Where paper fits in the broader plastics agenda
The paper flexibles report aligns closely with EMF’s 2030 Plastics Agenda, which emphasizes collaboration, policy, and system-level change over isolated material decisions.
In that context, paper is positioned as one pathway among several, alongside reuse models, packaging reduction, and improvements to collection and recycling systems.
The report does not argue that paper will replace plastic across flexible formats. Instead, it identifies specific conditions under which paper-based solutions may contribute to reducing leakage from hard-to-recover packaging.

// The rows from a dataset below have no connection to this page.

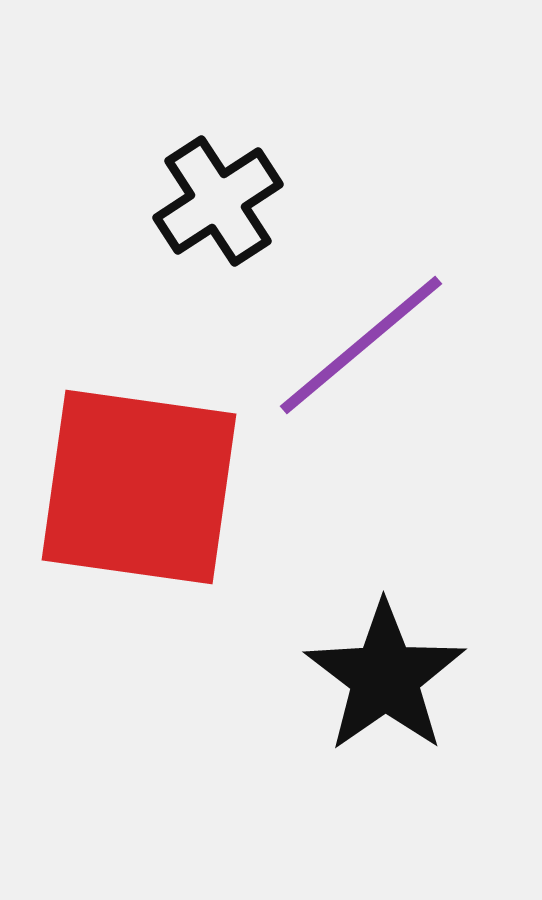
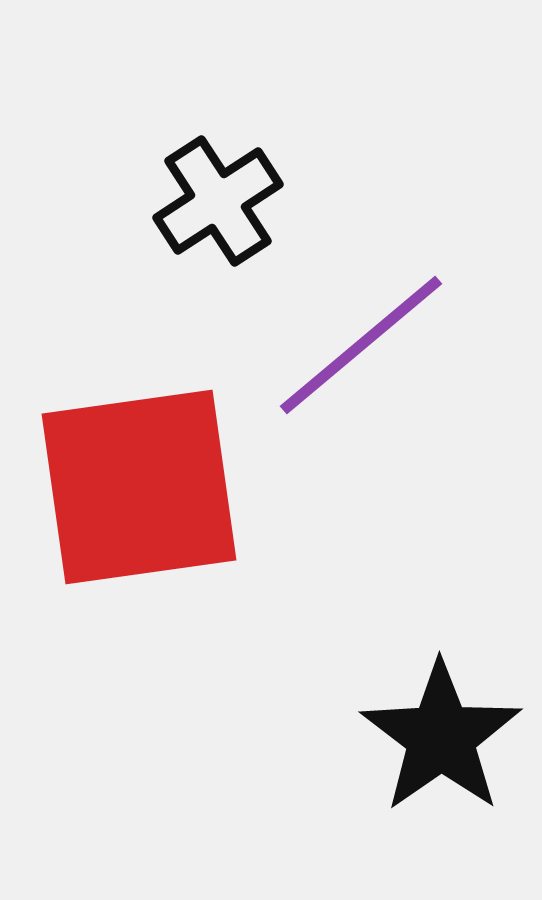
red square: rotated 16 degrees counterclockwise
black star: moved 56 px right, 60 px down
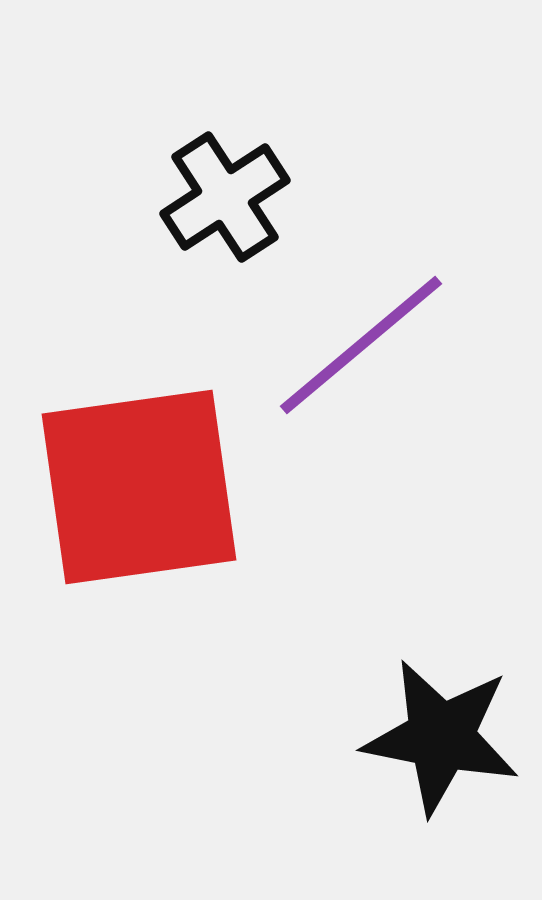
black cross: moved 7 px right, 4 px up
black star: rotated 26 degrees counterclockwise
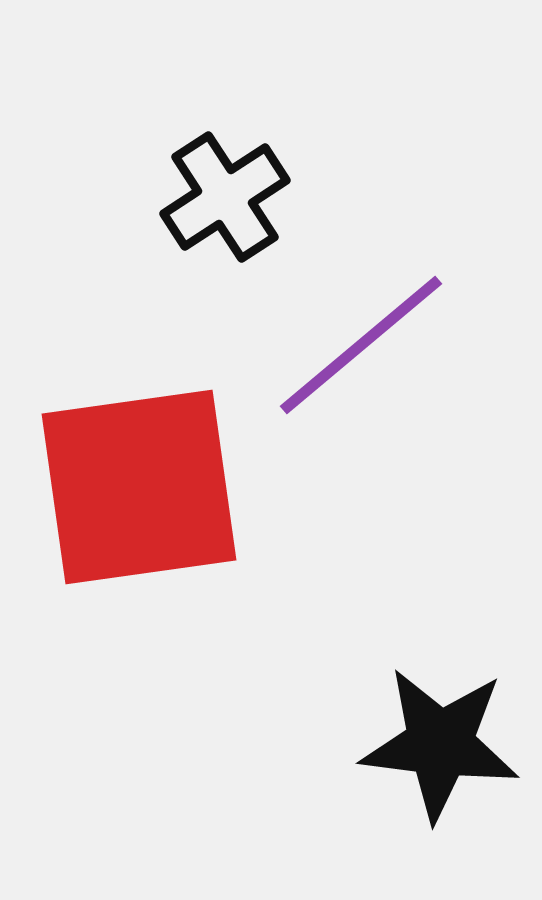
black star: moved 1 px left, 7 px down; rotated 4 degrees counterclockwise
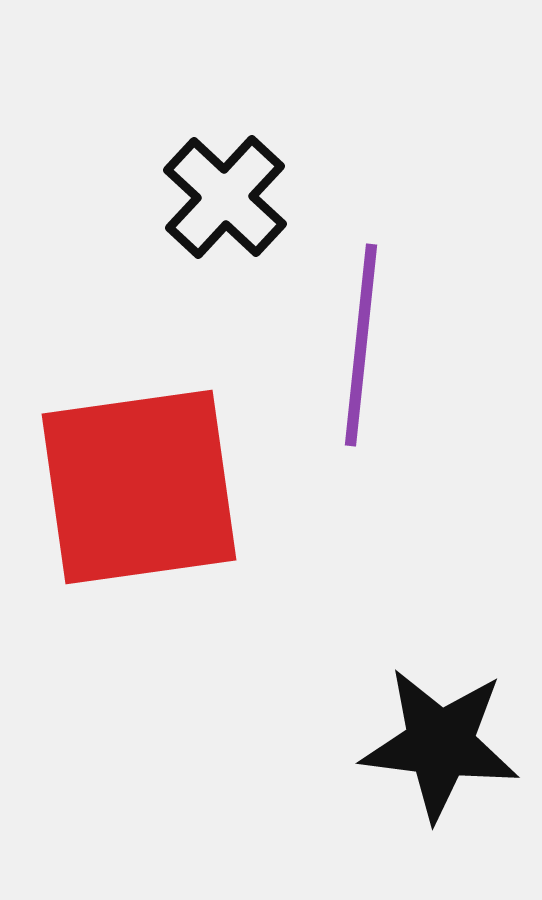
black cross: rotated 14 degrees counterclockwise
purple line: rotated 44 degrees counterclockwise
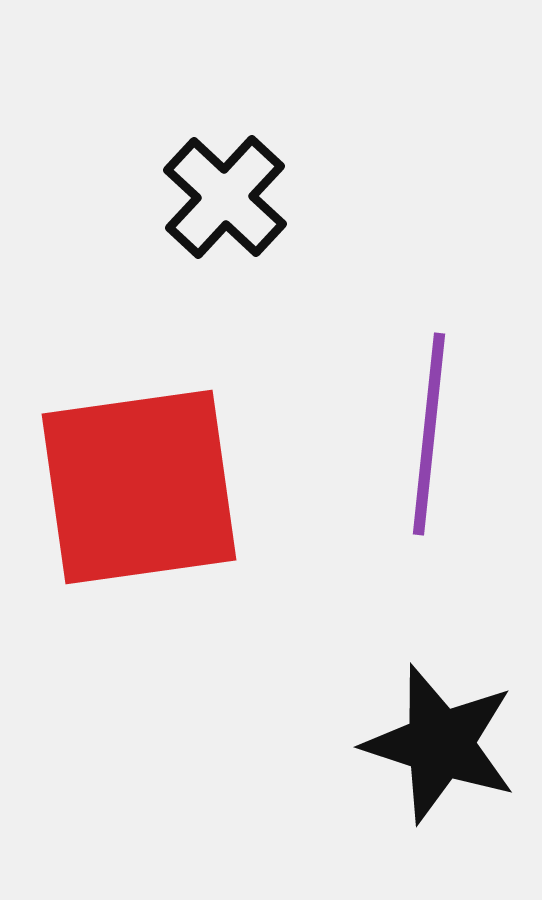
purple line: moved 68 px right, 89 px down
black star: rotated 11 degrees clockwise
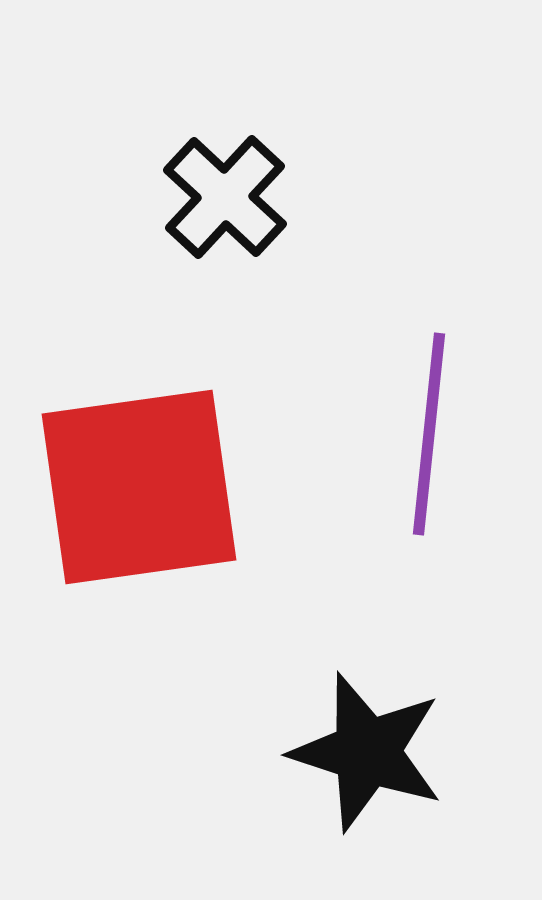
black star: moved 73 px left, 8 px down
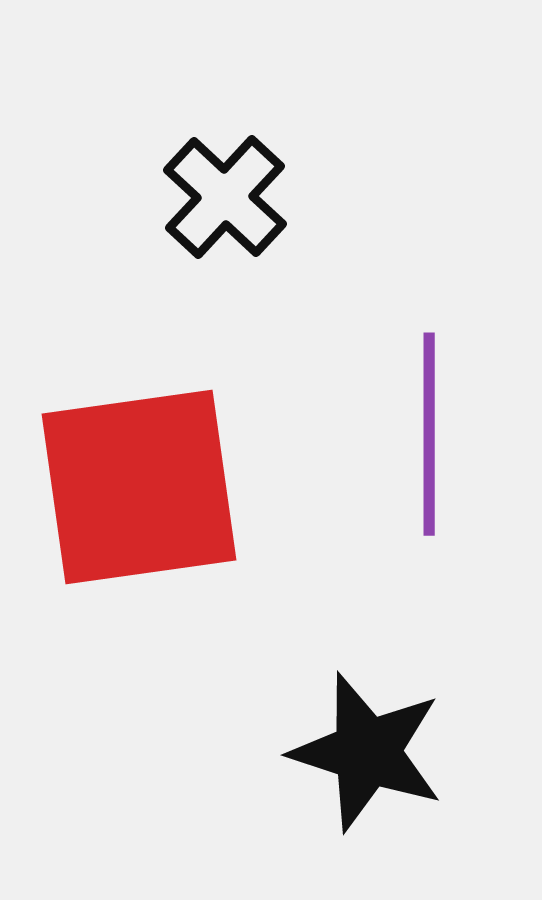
purple line: rotated 6 degrees counterclockwise
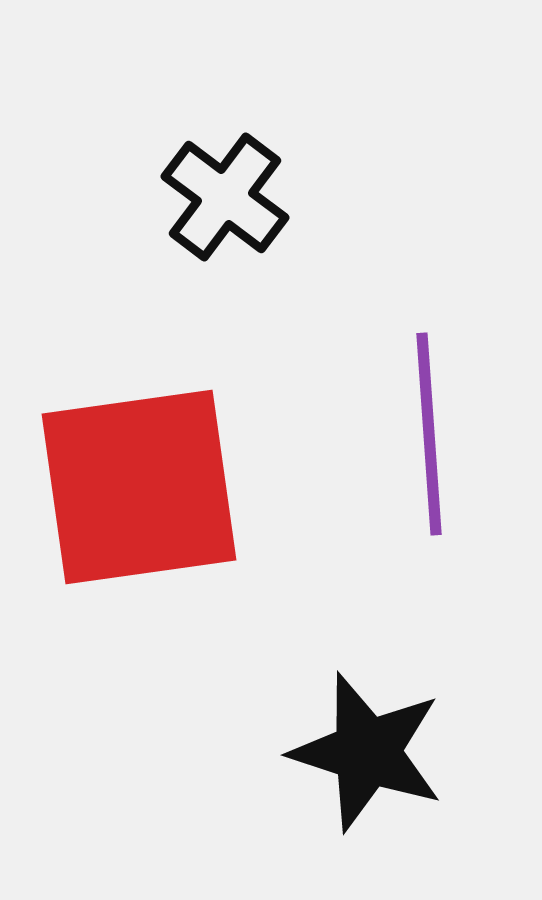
black cross: rotated 6 degrees counterclockwise
purple line: rotated 4 degrees counterclockwise
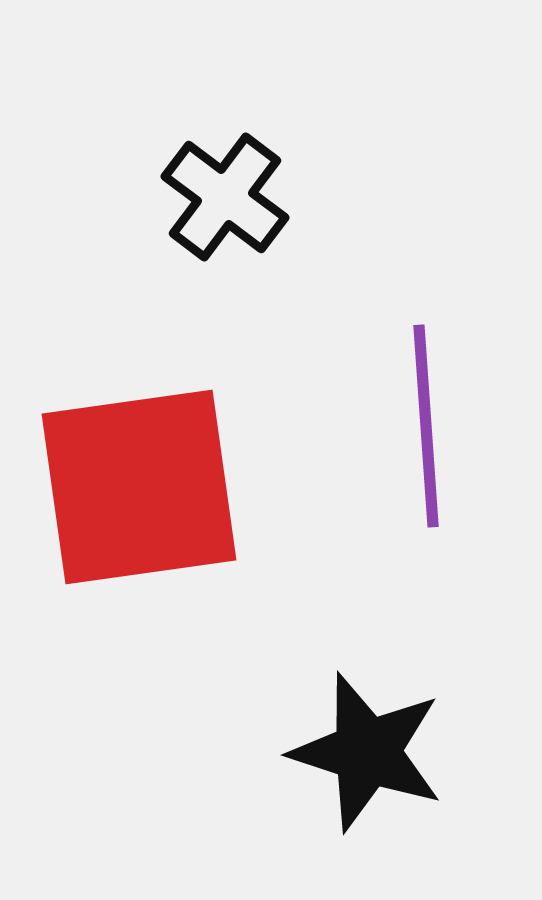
purple line: moved 3 px left, 8 px up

That narrower framing reflects a more pragmatic approach to material innovation, one that acknowledges both the potential and the limits of substitution.
What's next?
The report stops short of prescribing a single direction, instead outlining a set of conditions that would need to be met for paper flexibles to scale responsibly.
For brands, converters, and equipment suppliers, that likely means continued experimentation with materials and formats, alongside participation in collaborative pilots and policy discussions.
As with EMF’s broader plastics work, the emphasis is less on identifying a single solution and more on aligning multiple levers—materials, infrastructure, and policy—around a defined problem.
The challenge, as the report frames it, is not simply finding alternatives to plastic, but ensuring those alternatives function within the systems that will ultimately determine their impact.